Ein realer Schluck aus der Pulle

Chart of the Week

3 min Lesedauer 31.05.2024

Nach 4,5 Prozent im letzten Quartal 2023 sind die Löhne in der Eurozone im ersten Quartal 2024 sogar um 4,7 Prozent gestiegen, getrieben vor allem von einem Anstieg in Deutschland. Erwartet wurde ein leichter Rückgang. So erfreulich diese Entwicklung aus Arbeitnehmersicht ist, bereitet sie der Europäischen Zentralbank vermutlich doch etwas Kopfzerbrechen, denn Löhne gehen in die Produktionskosten ein und könnten so die Rückkehr der Inflation zum Zielwert von 2 Prozent erschweren. Die jüngsten Zahlen werden die EZB vermutlich nicht davon abhalten, die Zinsen auf der Ratssitzung in der kommenden Woche zum ersten Mal seit 2016 wieder zu senken – aber die Bauchschmerzen, mit denen so manches Ratsmitglied dieser Änderung zustimmt, dürften noch etwas stärker geworden sein. Unser Chart der Woche zeigt die Entwicklung der deutschen Nominallöhne seit 2015 und was die jeweilige Inflation davon als Reallöhne übrigließ.

Hier sind mehrere Entwicklungen abzulesen: Auch mit moderaten nominalen Lohnsteigerungen wurde bis 2020 stets ein positives Reallohnwachstum erzielt. Bis weit in die 2010er Jahre hinein lag die Inflationsrate nämlich meist deutlich unter dem damaligen Zielwert der Europäischen Zentralbank von „nahe bei, aber unter 2 Prozent“. Weil die Inflation nur einen vergleichsweise kleinen Teil der nominalen Zuwächse auffraß, blieben die Reallöhne nicht weit hinter den nominalen zurück. Mit einer Inflationsrate, die zum Ende des Jahrzehnts wieder häufiger an der 2-Prozent-Marke kratzte, liefen Nominal- und Reallöhne dann etwas stärker auseinander – das Reallohnwachstum blieb aber positiv.

Nominal- und Reallöhne in Deutschland seit 2015

Der Chart zeigt die quartalsweise Entwicklung von Nominal- und Reallöhnen in Prozent im Vergleich zum Vorjahresquartal seit 2015.
Quelle: Statistisches Bundesamt

Im Jahr 2020 zeigte sich dann sehr deutlich der Einkommensschock durch die Corona-Pandemie: Die Inflation ging in den Keller, in unserem Chart abzulesen an der minimalen Differenz zwischen beiden Linien – aber die Löhne taten es ihr gleich.

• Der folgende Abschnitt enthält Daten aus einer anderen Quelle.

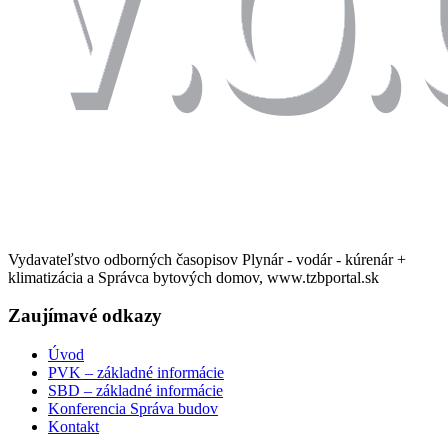
Vydavateľstvo odborných časopisov Plynár - vodár - kúrenár +
klimatizácia a Správca bytových domov, www.tzbportal.sk
Zaujímavé odkazy
Úvod
PVK – základné informácie
SBD – základné informácie
Konferencia Správa budov
Kontakt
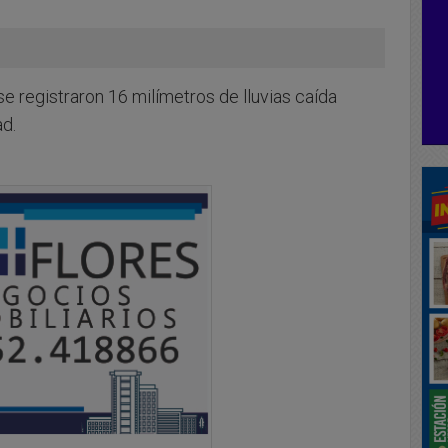
registraron 16 milímetros de lluvias caída
ad.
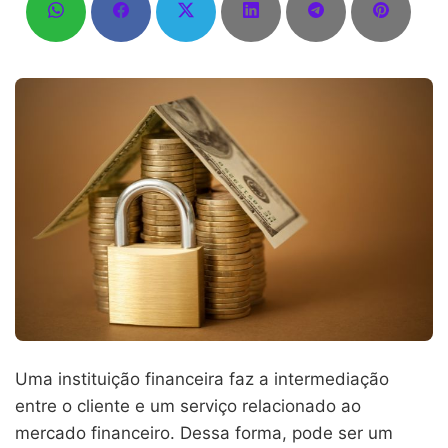
Uma instituição financeira faz a intermediação
entre o cliente e um serviço relacionado ao
mercado financeiro. Dessa forma, pode ser um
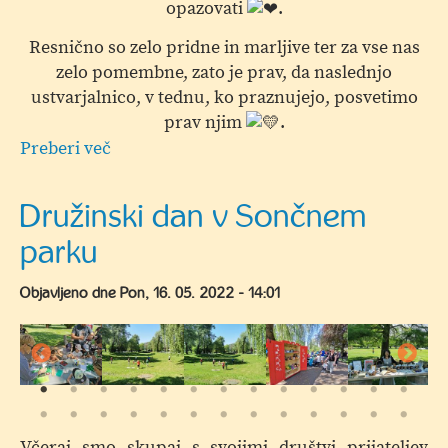
opazovati
.
Resnično so zelo pridne in marljive ter za vse nas
zelo pomembne, zato je prav, da naslednjo
ustvarjalnico, v tednu, ko praznujejo, posvetimo
prav njim
.
Preberi več
o
Torkova
peta,
Družinski dan v Sončnem
ustvarjalnica
parku
za
otroke
Objavljeno dne
Pon, 16. 05. 2022 - 14:01
in
starše
Včeraj smo skupaj s svojimi društvi prijateljev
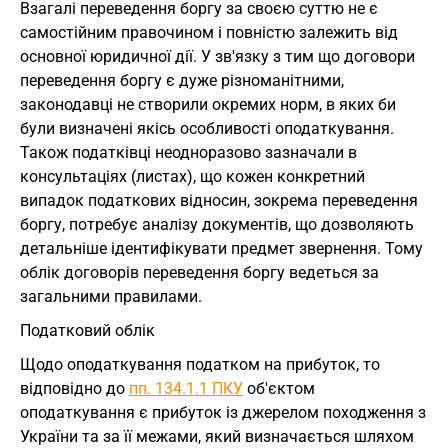
Взагалі переведення боргу за своєю суттю не є
самостійним правочином і повністю залежить від
основної юридичної дії. У зв'язку з тим що договори
переведення боргу є дуже різноманітними,
законодавці не створили окремих норм, в яких би
були визначені якісь особливості оподаткування.
Також податківці неодноразово зазначали в
консультаціях (листах), що кожен конкретний
випадок податкових відносин, зокрема переведення
боргу, потребує аналізу документів, що дозволяють
детальніше ідентифікувати предмет звернення. Тому
облік договорів переведення боргу ведеться за
загальними правилами.
Податковий облік
Щодо оподаткування податком на прибуток, то
відповідно до
пп. 134.1.1 ПКУ
об'єктом
оподаткування є прибуток із джерелом походження з
України та за її межами, який визначається шляхом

Und als dann nach der Pandemie die Erholung einsetzte, dauerte es nicht lange, bis die Rekordinflation der letzten Jahre zuschlug und aus kräftigen nominalen Zuwächsen ebenso kräftige reale Einbußen machte.

Die Inflation hat inzwischen nachgelassen und bewegt sich wieder auf den mittlerweile symmetrischen Zielwert der EZB von 2 Prozent zu, die Linien unseres Charts nähern sich einander wieder an. Aufgrund von Fachkräftemangel und demographischer Entwicklung bleibt aber die Verhandlungsposition der Arbeitnehmer stark, so dass die Nominallöhne weiterhin kräftig steigen – und mit nachlassender Inflation bleibt davon auch real einiges übrig. Der Reallohnzuwachs in Deutschland von 3,8 Prozent in den ersten drei Monaten des Jahres 2024 ist der höchste Quartalswert, soweit die Zeitreihe des Statistischen Bundesamts zurückreicht – das ist immerhin bis 2008.

Vielleicht steht ja für das Gesamtjahr 2024 bei der Reallohnentwicklung am Ende eine 2 vor dem Komma. Das war zuletzt 2015 der Fall. Auch damit wäre aber der Kaufkraftverlust durch Pandemieschock und Rekordinflation noch nicht wieder ausgeglichen: 2019 lagen die Reallöhne noch über 5 Prozent höher als 2023. Aus Arbeitnehmersicht gibt es also noch einiges aufzuholen – und die EZB wird die Lohnentwicklung in der größten Volkswirtschaft der Eurozone sicher weiterhin im Auge behalten.